§ EXERCISE PROMPT:
Using the listing below, copy exactly the lines from the one containing "Wirtschaftspolitik" to the one containing "Auswahl erlauben", both lines included, and no others.
───── EXTRACTED DATA
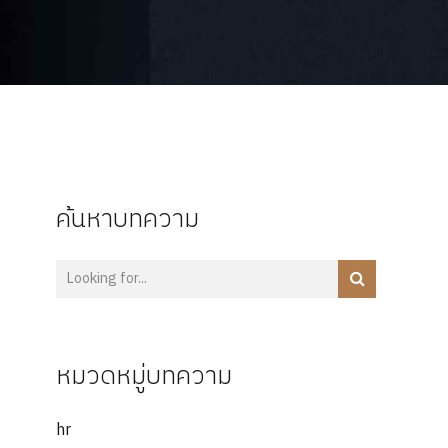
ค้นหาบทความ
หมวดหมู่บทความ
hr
──────────
───── EXTRACTED DATA
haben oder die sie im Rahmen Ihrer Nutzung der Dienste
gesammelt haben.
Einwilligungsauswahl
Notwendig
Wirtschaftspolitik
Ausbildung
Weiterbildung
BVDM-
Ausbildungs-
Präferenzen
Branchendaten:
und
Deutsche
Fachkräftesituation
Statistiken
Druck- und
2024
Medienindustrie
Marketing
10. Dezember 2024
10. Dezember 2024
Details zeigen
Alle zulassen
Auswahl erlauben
──────────
§ ANSWER TO THIS PROBLEM:
Wirtschaftspolitik
Ausbildung
Weiterbildung
BVDM-
Ausbildungs-
Präferenzen
Branchendaten:
und
Deutsche
Fachkräftesituation
Statistiken
Druck- und
2024
Medienindustrie
Marketing
10. Dezember 2024
10. Dezember 2024
Details zeigen
Alle zulassen
Auswahl erlauben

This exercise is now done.